There remains limited data supporting the efficacy of dietary therapy in adults with Crohn’s disease (CD). This was a pilot study of the McMaster Elimination diet for CD (MED-CD), which excludes several potentially detrimental ingredients commonly found in the Western diet.

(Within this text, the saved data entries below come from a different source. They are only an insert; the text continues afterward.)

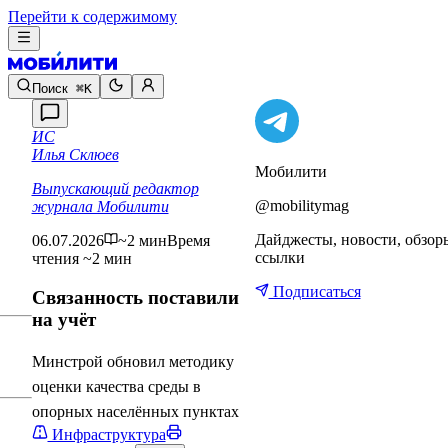
Перейти к содержимому
Поиск
⌘K
ИС
Илья Склюев
Мобилити
Выпускающий редактор
@mobilitymag
журнала Мобилити
Дайджесты, новости, обзор
06.07.2026
~2 мин
Время
ссылки
чтения ~2 мин
Подписаться
Связанность поставили
на учёт
Минстрой обновил методику
оценки качества среды в
опорных населённых пунктах
Инфраструктура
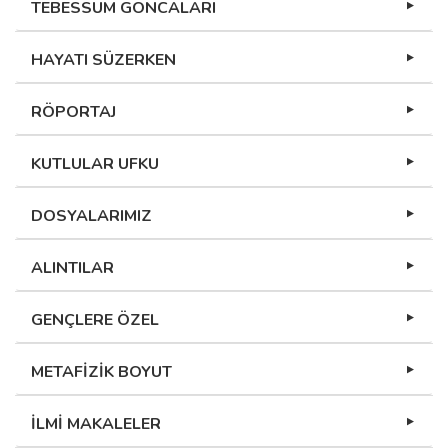
TEBESSÜM GONCALARI
HAYATI SÜZERKEN
RÖPORTAJ
KUTLULAR UFKU
DOSYALARIMIZ
ALINTILAR
GENÇLERE ÖZEL
METAFİZİK BOYUT
İLMİ MAKALELER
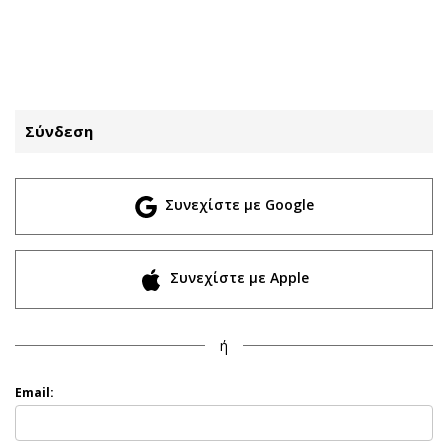
ΕΓΓΡΑΦΗ
ΕΙΣΟΔΟΣ
Σύνδεση
ΚΑΤΗΓΟΡΙΕΣ
ΣΥΝΔΕΣΗ
Συνεχίστε με Google
Κύπρος
Απόψεις
Παιδεία
Αρθρογραφία
Υγεία
The Hill
Συνεχίστε με Apple
Πολιτική
Υγεία
Βουλευτικές 2026
Αγγελίες
ή
Εκλογές 2024
Ενοικιάζονται
Προεδρικές 2023
Πωλούνται
Email:
Δημοσκοπήσεις
Ζητούν εργασία
Διπλωματία
Θέσεις εργασίας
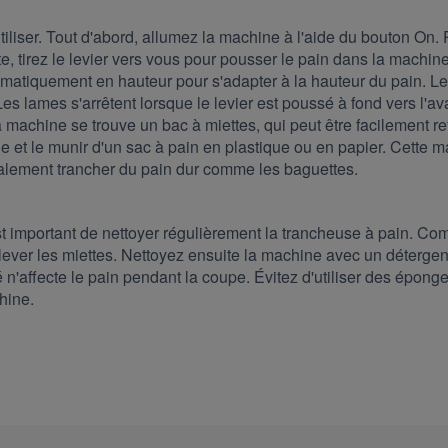
iliser. Tout d'abord, allumez la machine à l'aide du bouton On. P
te, tirez le levier vers vous pour pousser le pain dans la mach
omatiquement en hauteur pour s'adapter à la hauteur du pain. L
Les lames s'arrêtent lorsque le levier est poussé à fond vers l'ava
machine se trouve un bac à miettes, qui peut être facilement ret
ue et le munir d'un sac à pain en plastique ou en papier. Cette 
galement trancher du pain dur comme les baguettes.
st important de nettoyer régulièrement la trancheuse à pain. C
ever les miettes. Nettoyez ensuite la machine avec un détergen
té n'affecte le pain pendant la coupe. Évitez d'utiliser des épon
hine.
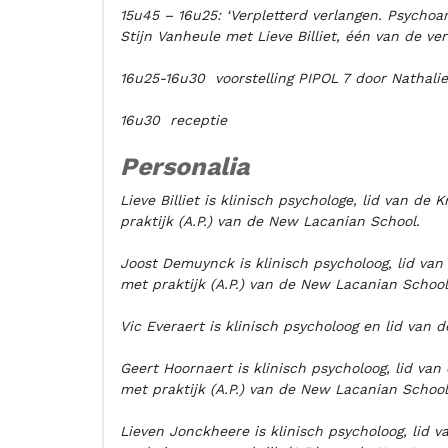
15u45 – 16u25: ‘Verpletterd verlangen. Psychoa
Stijn Vanheule met Lieve Billiet, één van de ve
16u25-16u30 voorstelling PIPOL 7 door Nathali
16u30 receptie
Personalia
Lieve Billiet is klinisch psychologe, lid van d
praktijk (A.P.) van de New Lacanian School.
Joost Demuynck is klinisch psycholoog, lid va
met praktijk (A.P.) van de New Lacanian School
Vic Everaert is klinisch psycholoog en lid van 
Geert Hoornaert is klinisch psycholoog, lid va
met praktijk (A.P.) van de New Lacanian School
Lieven Jonckheere is klinisch psycholoog, lid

Prospective study in adults with mild-moderately active CD [Harvey–Bradshaw Index (HBI) scores 5–16] and endoscopic disease activity of >7 (or ≥4 for isolated ileal disease) as measured by the Simple Endoscopic Score for Crohn’s disease (SES-CD). Patients were treated for 2 weeks using oral enteral nutrition (EN). Those with symptomatic improvement (HBI score reduction ≥2) were transitioned to the MED-CD for 12 weeks. Outcomes of interest included satisfactory adherence (≥20 on the modified medical adherence report scale-5 questionnaire), clinical remission (CR) (HBI ≤4), clinical response (HBI reduction ≥3), endoscopic response (SES-CD reduction ≥50%), and endoscopic remission (ER) (SES-CD <3).
A total of 17 patients were treated with 2 weeks of EN. Of these, 13 were deemed responders and treated with 12 weeks of MED-CD. Satisfactory adherence was reported among 11/13 (84.6%) at week 6 and 8/12 (67%) at week 14. Of the 13 patients who responded to EN by week 2, 5 (38.5%) had attained CR at week 2 and maintained CR until week 14 using MED-CD. Endoscopic response was observed in 6 (46.2%) participants and ER was seen in 2 (15.4%).
Two weeks of oral EN followed by 12 weeks of the MED-CD was acceptable by most adult patients who enroled in this study.